Spurensuche zum Berliner AfD-Gutachten: Hat ein Verfassungsschützer vom „Typ Maaßen“ das Geheimpapier durchgestochen?
Ein Geheimgutachten des Berliner Verfassungsschutzes zur AfD-Einstufung gelangte zur Partei, eine Blamage für Innensenator Geisel. Die Gemengelange ist diffus.
Auch wenn Berlins Innensenator Andreas Geisel (SPD) nicht direkt involviert war – dass aus der Verfassungsschutz-Abteilung der Innenverwaltung ein entlastendes Prüfgutachten zur AfD an genau jene Partei durchgestochen wurde, trifft ihn politisch mit voller Wucht. Dabei hatte Geisel doch sogar 2018 den Leiter der Abteilung ausgetauscht, die Kontrolle über den Nachrichtendienst wurde verschärft.

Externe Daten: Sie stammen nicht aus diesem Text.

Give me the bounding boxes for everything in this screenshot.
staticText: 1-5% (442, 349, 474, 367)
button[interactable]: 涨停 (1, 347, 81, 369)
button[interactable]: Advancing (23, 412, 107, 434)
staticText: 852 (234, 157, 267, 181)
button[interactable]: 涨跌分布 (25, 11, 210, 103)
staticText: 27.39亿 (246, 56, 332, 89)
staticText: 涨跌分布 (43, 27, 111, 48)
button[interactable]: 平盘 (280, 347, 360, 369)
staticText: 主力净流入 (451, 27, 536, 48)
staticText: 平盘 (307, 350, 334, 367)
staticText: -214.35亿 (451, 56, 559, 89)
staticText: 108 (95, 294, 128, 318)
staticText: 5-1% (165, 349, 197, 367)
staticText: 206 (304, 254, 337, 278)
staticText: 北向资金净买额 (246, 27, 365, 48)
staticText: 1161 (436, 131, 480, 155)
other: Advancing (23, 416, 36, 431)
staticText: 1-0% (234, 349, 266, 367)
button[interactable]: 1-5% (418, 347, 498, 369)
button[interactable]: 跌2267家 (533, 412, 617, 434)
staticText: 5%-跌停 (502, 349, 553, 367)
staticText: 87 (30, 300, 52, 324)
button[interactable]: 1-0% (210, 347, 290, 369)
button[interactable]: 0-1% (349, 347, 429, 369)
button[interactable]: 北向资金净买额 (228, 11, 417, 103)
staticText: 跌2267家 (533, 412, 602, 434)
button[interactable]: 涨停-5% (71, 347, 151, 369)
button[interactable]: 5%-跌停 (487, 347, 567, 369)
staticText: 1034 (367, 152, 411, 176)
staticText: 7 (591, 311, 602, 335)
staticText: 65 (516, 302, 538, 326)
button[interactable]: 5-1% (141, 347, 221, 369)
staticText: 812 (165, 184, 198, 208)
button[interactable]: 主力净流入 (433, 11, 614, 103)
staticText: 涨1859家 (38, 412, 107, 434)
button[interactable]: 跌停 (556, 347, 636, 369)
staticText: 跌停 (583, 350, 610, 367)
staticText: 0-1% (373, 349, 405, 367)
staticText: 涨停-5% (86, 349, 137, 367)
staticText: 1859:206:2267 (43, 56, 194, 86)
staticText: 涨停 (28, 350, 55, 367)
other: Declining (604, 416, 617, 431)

Nun wittern Geisels Koalitionspartner wieder Chancen: Die Linke, ohnehin für die Abschaffung des Nachrichtendienstes, spricht von einem „handfesten Skandal“. Der Verfassungsschutz sei „bei der Verteidigung der Demokratie ein Teil des Problems, nicht der Lösung“. Die Grünen sehen das „ohnehin schon angeschlagene Vertrauen in die Bekämpfung von Rechtsextremismus durch Berliner Behörden weiter beschädigt“.

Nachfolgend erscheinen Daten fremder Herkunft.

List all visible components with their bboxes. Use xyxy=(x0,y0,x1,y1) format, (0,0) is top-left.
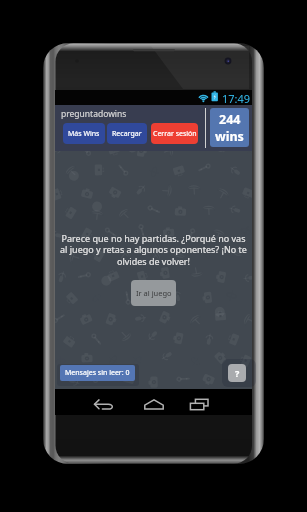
staticText: Recargar xyxy=(112,129,142,139)
staticText: Parece que no hay partidas. ¿Porqué no v… xyxy=(60,232,247,268)
staticText: preguntadowins xyxy=(61,108,127,120)
staticText: Cerrar sesión xyxy=(153,129,197,139)
button[interactable]: Cerrar sesión xyxy=(151,123,198,144)
staticText: 244 xyxy=(219,111,241,128)
button[interactable]: 244 xyxy=(210,108,249,147)
staticText: Más Wins xyxy=(68,129,100,139)
button[interactable]: Más Wins xyxy=(63,123,105,144)
button[interactable]: Help xyxy=(228,364,246,382)
button[interactable]: Back xyxy=(90,389,118,415)
staticText: Ir al juego xyxy=(136,288,172,298)
button[interactable]: Home xyxy=(140,389,168,415)
staticText: ? xyxy=(235,367,240,379)
staticText: Mensajes sin leer: 0 xyxy=(65,368,130,378)
button[interactable]: Mensajes sin leer: 0 xyxy=(60,365,135,381)
staticText: wins xyxy=(215,128,244,145)
staticText: 17:49 xyxy=(222,91,251,106)
button[interactable]: Recents xyxy=(185,389,213,415)
button[interactable]: Recargar xyxy=(107,123,147,144)
button[interactable]: Ir al juego xyxy=(131,280,176,306)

Bei genauerem Hinsehen tut sich eine ganz andere Dimension auf – gekränkte Eitelkeiten und ein Beamter, dem die Kritik aus der rot-rot-grünen Koalition am Verfassungsschutz so gar nicht gefällt und der unter Geisel erst Chef des Referats Rechtsextremismus beim Verfassungsschutz geworden ist.

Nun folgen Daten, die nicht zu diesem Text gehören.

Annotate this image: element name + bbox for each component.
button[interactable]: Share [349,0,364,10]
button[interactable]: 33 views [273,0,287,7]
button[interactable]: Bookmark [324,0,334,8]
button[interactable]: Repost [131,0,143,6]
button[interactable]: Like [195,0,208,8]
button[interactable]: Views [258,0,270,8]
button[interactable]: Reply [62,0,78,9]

Ob dieser Beamte den als „Verschlusssache“ eingestuften, 43 Seiten starken „Zwischenbericht“ des Berliner Verfassungsschutzes an die AfD durchgestochen hat, ist aber unklar. Einiges spricht dafür, anderes nicht.
Auf jeden Fall sei er ein „Maaßen-Typ“, heißt es. Hans-Georg Maaßen war bis November 2018 Präsident des Bundesamtes für Verfassungsschutz, bekannt für seine rechtskonservative Linie und Offenheit gegenüber der AfD, der am Ende darüber stolperte, dass er sich nur noch von Feinden umgeben sah.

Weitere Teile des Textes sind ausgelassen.